**REQUIRED WORK**. Please write out all the entries exactly, without the pictures.

**RECORDS PROVIDED**.
● ● ● ●
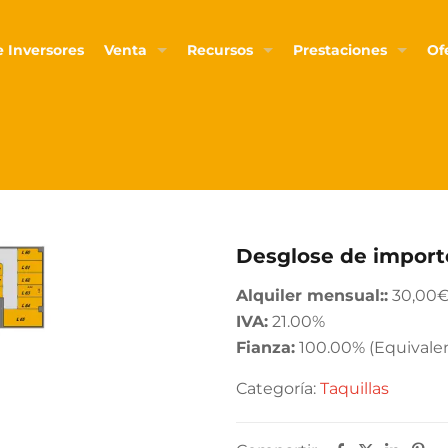
 Inversores
Venta
Recursos
Prestaciones
Of
Desglose de import
Alquiler mensual::
30,00
IVA:
21.00%
Fianza:
100.00% (Equivalen
Categoría:
Taquillas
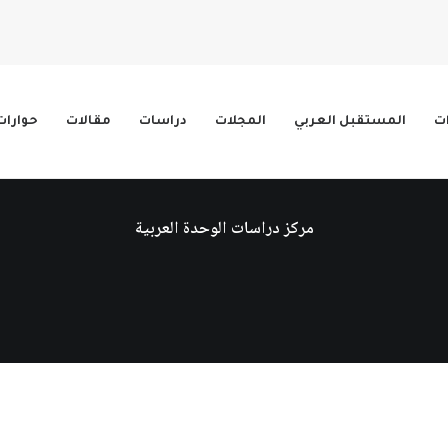
ات
المستقبل العربي
المجلات
دراسات
مقالات
حوارات
مركز دراسات الوحدة العربية
ترتيب حسب الأح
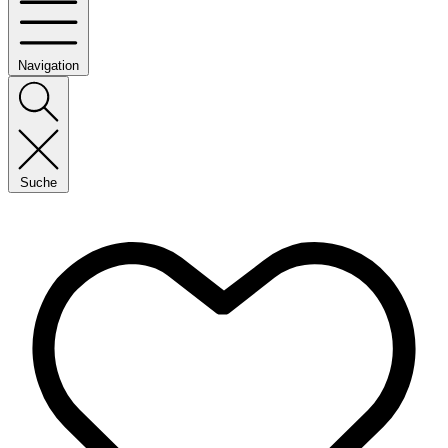
Navigation
Suche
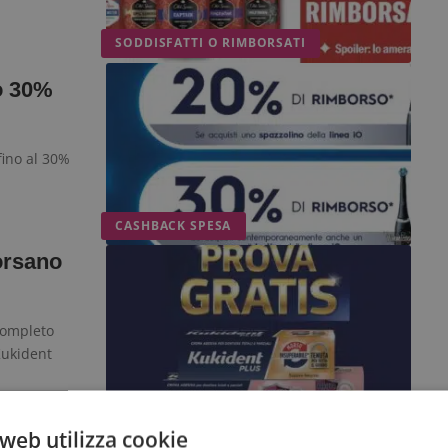
SODDISFATTI O RIMBORSATI
o 30%
fino al 30%
CASHBACK SPESA
orsano
completo
Kukident
PROVAMI GRATIS
web utilizza cookie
● ● ● ●
**SOLUTION TO THE PROBLEM**.
 Inversores
Venta
Recursos
Prestaciones
Of
Desglose de import
Alquiler mensual::
30,00
IVA:
21.00%
Fianza:
100.00% (Equivalen
Categoría:
Taquillas
ات
المستقبل العربي
المجلات
دراسات
مقالات
حوارات
مركز دراسات الوحدة العربية
ترتيب حسب الأح
Navigation
Suche
SODDISFATTI O RIMBORSATI
o 30%
fino al 30%
CASHBACK SPESA
orsano
completo
Kukident
PROVAMI GRATIS
web utilizza cookie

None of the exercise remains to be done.